District court proceedings following the third remand

Following our most recent remand in 1990, the district court entered an order on March 9, 1994, dismissing the case for failure to effectuate timely service of process on all but one defendant; for lack of personal involvement of the one defendant who was timely served; and because the doctrine of qualified immunity "applies to the issue of administrative placement of the plaintiff in the federal prison at Marion." Del Raine v. Carlson, 153 F.R.D. 622, 624 (S.D.Ill.1994). That order was docketed on March 21, 1994.

DISCUSSION
I. Appellate Jurisdiction

On April 15, 1994, plaintiff filed a timely notice of appeal to the district court 4 from the March 9, 1994 order, and the district court forwarded it to this court. The appeal was docketed in this court as No. 94-1881. Del Raine quickly protested, stating that he had meant to appeal "to the district court, not the seventh circuit." In a document entitled "motion to Clarify/Protect the Record," dated May 2, 1994, Del Raine explained that he was under the impression that he had 15 days to "object or appeal" to the magistrate judge's March 9, 1994 order, and therefore on March 23, 1994 he had mailed to the district court a motion for extension of time. He continues:

Upon determining that I had 60 days to appeal to the district court judge, I mailed a notice of appeal, filed on April 15, 1994 and stated, in part, "Upon receiving the court's March 31, 1994 order last night denying my extension of time, I now file this notice of appeal (to the district court judge)." I meant that I would not appeal to the Seventh Circuit but to the district court, and this was meant partly to clarify the record as to my request for a 15 day extension. Therefore, the appeal papers sent to me by the district court and the seventh circuit clerk will not be utilized.

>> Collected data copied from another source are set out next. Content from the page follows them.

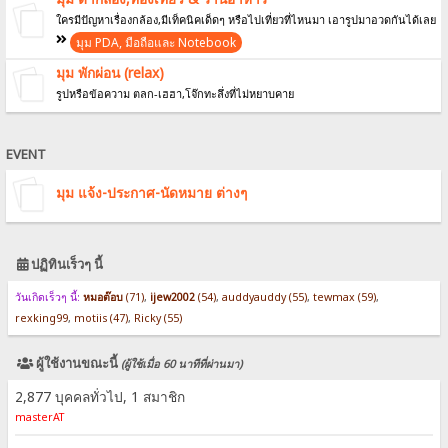
ใครมีปัญหาเรื่องกล้อง,มีเท็คนิคเด็ดๆ หรือไปเที่ยวที่ไหนมา เอารูปมาอวดกันได้เลย
มุม PDA, มือถือและ Notebook
มุม พักผ่อน (relax)
รูปหรือข้อความ ตลก-เฮฮา,โจ๊กทะลึ่งที่ไม่หยาบคาย
EVENT
มุม แจ้ง-ประกาศ-นัดหมาย ต่างๆ
ปฏิทินเร็วๆ นี้
วันเกิดเร็วๆ นี้:
หมอต๊อบ
(71)
,
ijew2002
(54)
,
auddyauddy (55)
,
tewmax (59)
,
rexking99
,
motiis (47)
,
Ricky (55)
ผู้ใช้งานขณะนี้
(ผู้ใช้เมื่อ 60 นาทีที่ผ่านมา)
2,877 บุคคลทั่วไป, 1 สมาชิก
masterAT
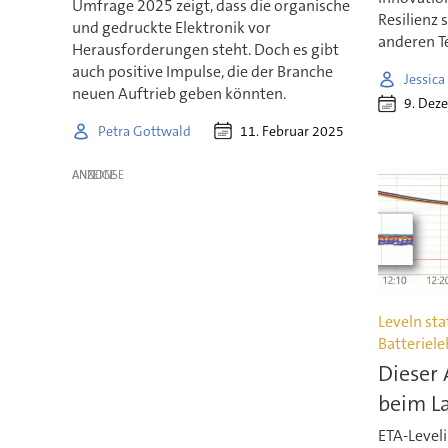
Umfrage 2025 zeigt, dass die organische
Resilienz
und gedruckte Elektronik vor
anderen T
Herausforderungen steht. Doch es gibt
auch positive Impulse, die der Branche
Jessic
neuen Auftrieb geben könnten.
9. Dez
11. Februar 2025
Petra Gottwald
ANZEIGE
Leveln sta
Batteriel
Dieser 
beim La
ETA-Leveli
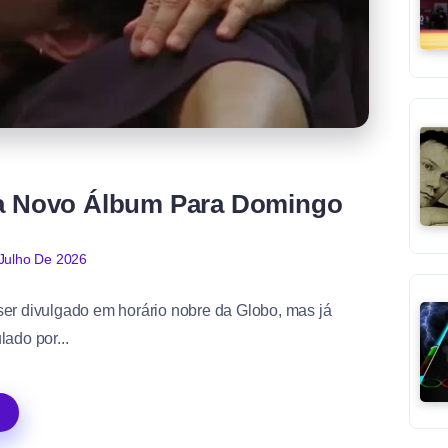
a Novo Álbum Para Domingo
Julho De 2026
r divulgado em horário nobre da Globo, mas já
ado por...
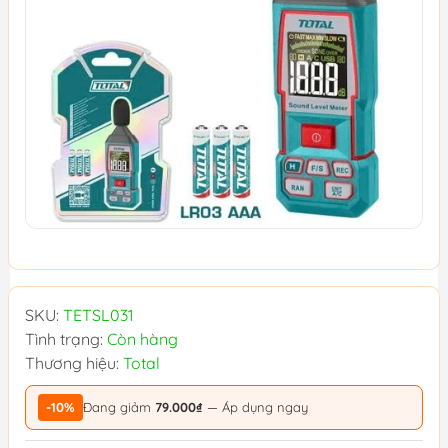
SKU:
TETSL031
Tình trạng:
Còn hàng
Thương hiệu:
Total
-10%
Đang giảm
79.000₫
— Áp dụng ngay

We construed this as a motion to voluntarily dismiss the appeal, and we permitted the dismissal. Fed.R.App.P. 42(b).

On May 3, 1994, Del Raine mailed to the district court his objections to the March 9, 1994 order. On June 20, 1994, the district court granted defendants' motion to strike the objections, without explanation. On June 29, 1994, therefore, Del Raine filed another notice of appeal in this court, docketed as No. 94-2595. On July 15, 1994, this court entered an order to show cause why appeal No. 94-2595 should not be dismissed, stating:

A preliminary review of the short record indicates that this appeal is either too late or too early.... In this case, the order dismissing appellant's case was entered [docketed] on March 21, 1994, and the notice of appeal was filed on June 29, 1994, over one month late.... On the other hand, the district court has not entered a Rule 58 judgment in the case. And, of course, a party may wait for the separate judgment under Rule 58 to appeal.

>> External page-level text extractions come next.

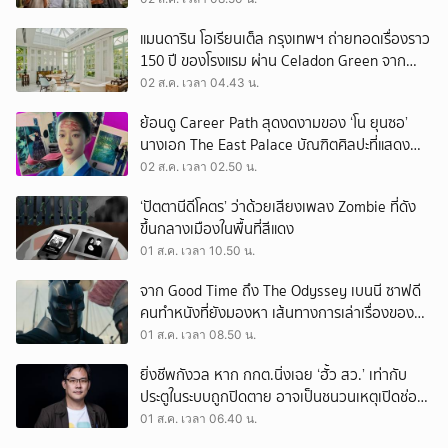
แมนดาริน โอเรียนเต็ล กรุงเทพฯ ถ่ายทอดเรื่องราว
150 ปี ของโรงแรม ผ่าน Celadon Green จาก
เครื่องศิลาดล
02 ส.ค. เวลา 04.43 น.
ย้อนดู Career Path สุดงดงามของ ‘โน ยุนซอ’
นางเอก The East Palace บัณฑิตศิลปะที่แสดง
เรื่องไหนก็ปัง
02 ส.ค. เวลา 02.50 น.
‘ปัตตานีดีโคตร’ ว่าด้วยเสียงเพลง Zombie ที่ดัง
ขึ้นกลางเมืองในพื้นที่สีแดง
01 ส.ค. เวลา 10.50 น.
จาก Good Time ถึง The Odyssey เบนนี ซาฟดี
คนทำหนังที่ยังมองหา เส้นทางการเล่าเรื่องของตัว
เอง
01 ส.ค. เวลา 08.50 น.
ยิ่งชีพกังวล หาก กกต.นิ่งเฉย ‘ฮั้ว สว.’ เท่ากับ
ประตูในระบบถูกปิดตาย อาจเป็นชนวนเหตุเปิดช่อง
‘ลงถนน’
01 ส.ค. เวลา 06.40 น.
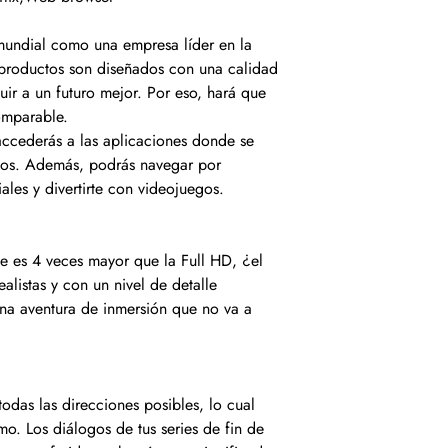
mundial como una empresa líder en la
s productos son diseñados con una calidad
uir a un futuro mejor. Por eso, hará que
omparable.
cederás a las aplicaciones donde se
itos. Además, podrás navegar por
iales y divertirte con videojuegos.
ce es 4 veces mayor que la Full HD, ¿el
listas y con un nivel de detalle
una aventura de inmersión que no va a
todas las direcciones posibles, lo cual
o. Los diálogos de tus series de fin de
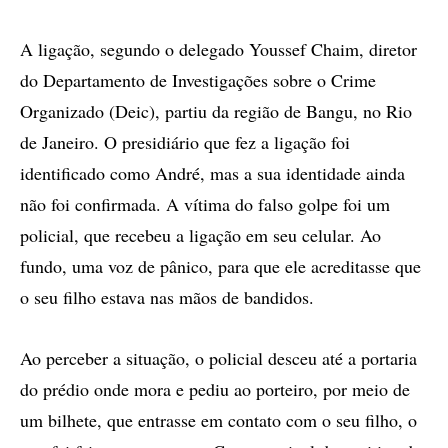
A ligação, segundo o delegado Youssef Chaim, diretor
do Departamento de Investigações sobre o Crime
Organizado (Deic), partiu da região de Bangu, no Rio
de Janeiro. O presidiário que fez a ligação foi
identificado como André, mas a sua identidade ainda
não foi confirmada. A vítima do falso golpe foi um
policial, que recebeu a ligação em seu celular. Ao
fundo, uma voz de pânico, para que ele acreditasse que
o seu filho estava nas mãos de bandidos.
Ao perceber a situação, o policial desceu até a portaria
do prédio onde mora e pediu ao porteiro, por meio de
um bilhete, que entrasse em contato com o seu filho, o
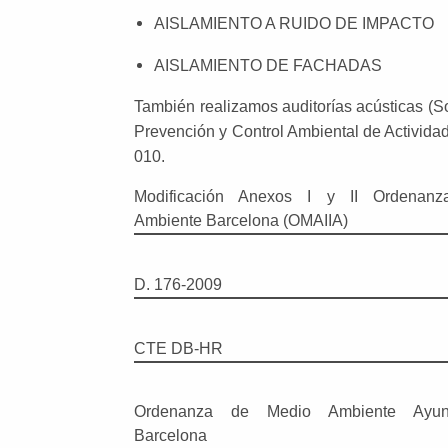
AISLAMIENTO A RUIDO DE IMPACTO
AISLAMIENTO DE FACHADAS
También realizamos auditorías acústicas (S
Prevención y Control Ambiental de Activida
010.
Modificación Anexos I y II Ordenanz
Ambiente Barcelona (OMAIIA)
D. 176-2009
CTE DB-HR
Ordenanza de Medio Ambiente Ayunt
Barcelona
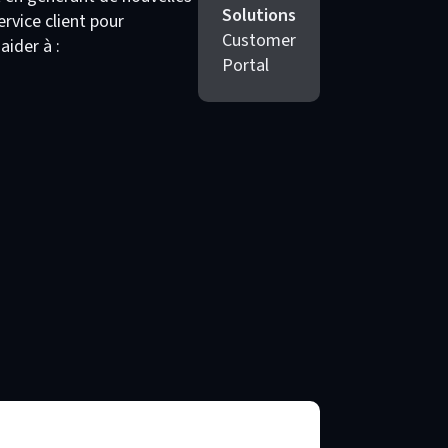
Solutions
ervice client pour
Customer
aider à :
Portal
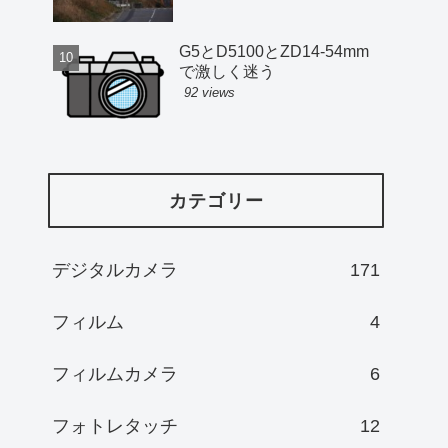
G5とD5100とZD14-54mm
で激しく迷う
92 views
カテゴリー
デジタルカメラ
171
フィルム
4
フィルムカメラ
6
フォトレタッチ
12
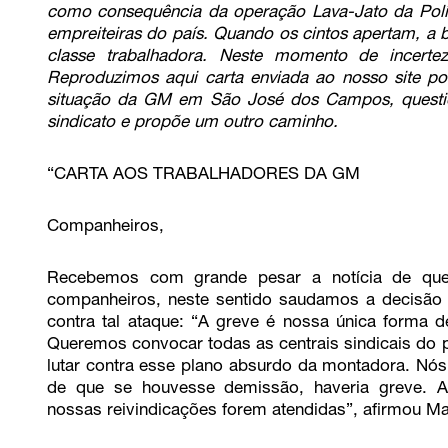
como consequência da operação Lava-Jato da Políci
empreiteiras do país. Quando os cintos apertam, a 
classe trabalhadora. Neste momento de incert
Reproduzimos aqui carta enviada ao nosso site po
situação da GM em São José dos Campos, question
sindicato e propõe um outro caminho.
“CARTA AOS TRABALHADORES DA GM
Companheiros,
Recebemos com grande pesar a notícia de qu
companheiros, neste sentido saudamos a decisão d
contra tal ataque: “A greve é nossa única form
Queremos convocar todas as centrais sindicais do p
lutar contra esse plano absurdo da montadora. Nó
de que se houvesse demissão, haveria greve. A
nossas reivindicações forem atendidas”, afirmou Ma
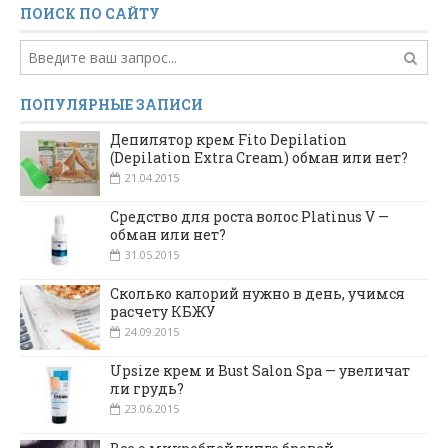
ПОИСК ПО САЙТУ
ПОПУЛЯРНЫЕ ЗАПИСИ
Депилятор крем Fito Depilation
(Depilation Extra Cream) обман или нет?
21.04.2015
Средство для роста волос Platinus V —
обман или нет?
31.05.2015
Сколько калорий нужно в день, учимся
расчету КБЖУ
24.09.2015
Upsize крем и Bust Salon Spa — увеличат
ли грудь?
23.06.2015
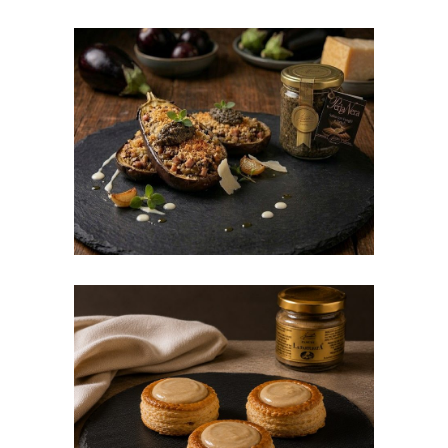
Melanzane ripiene al
tartufo
Vol-au-vent con fonduta
tartufata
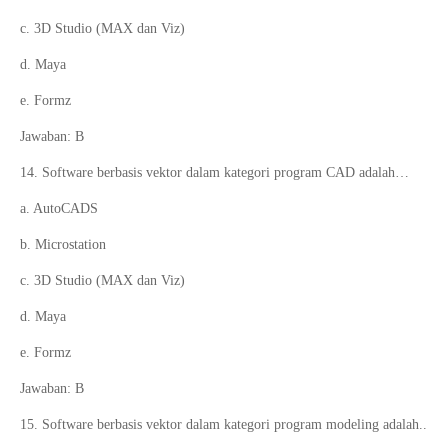
c. 3D Studio (MAX dan Viz)
d. Maya
e. Formz
Jawaban: B
14. Software berbasis vektor dalam kategori program CAD adalah…
a. AutoCADS
b. Microstation
c. 3D Studio (MAX dan Viz)
d. Maya
e. Formz
Jawaban: B
15. Software berbasis vektor dalam kategori program modeling adalah..
.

On August 15, 1994, at Del Raine's request, the district court entered a Rule 58 judgment nunc pro tunc to March 9, 1994. On August 18, 1994, plaintiff filed a new notice of appeal, docketed as No. 94-3101. We consolidated the still-open appeal in No. 94-2595, and the newest appeal in No. 94-3101, for purposes of briefing and decision.

Appeal to wrong court

The problem involves the effect of filing the appeal to the wrong court, i.e., filing the appeal to the district court judge absent the requisite consents. The parties consented to having a magistrate judge enter a final decision in the case pursuant to 28 U.S.C. § 636. 5 Upon entry of judgment by the magistrate judge, "an aggrieved party may appeal directly to the appropriate United States court of appeals from the judgment of the magistrate in the same manner as an appeal from any other judgment of a district court." 28 U.S.C. § 636(c)(3); see also Fed.R.Civ.P. 73(c); Fed.R.App.P. 3.1. If the parties prefer to have the district court hear the appeal from the magistrate judge's decision, they must "further consent to appeal on the record to a judge of the district court" at the "time of reference to a magistrate." 28 U.S.C. § 636(c)(4); see also Fed.R.Civ.P. 73(d); Fed.R.App.P. 5.1. 6

Del Raine explains that he meant the appeal not to be a Rule 59 or Rule 60 motion, but instead to be "an appeal to the district judge from the magistrate's decision." He adds:

[A]fter receiving help from a clerk in the prison law library, it would seem that I did appeal to the wrong court. I thought that it was mandatory to first appeal to the district court based on my reading of Taylor v. Oxford, 575 F.2d 152 (7th Cir.1978) which held that no appeal...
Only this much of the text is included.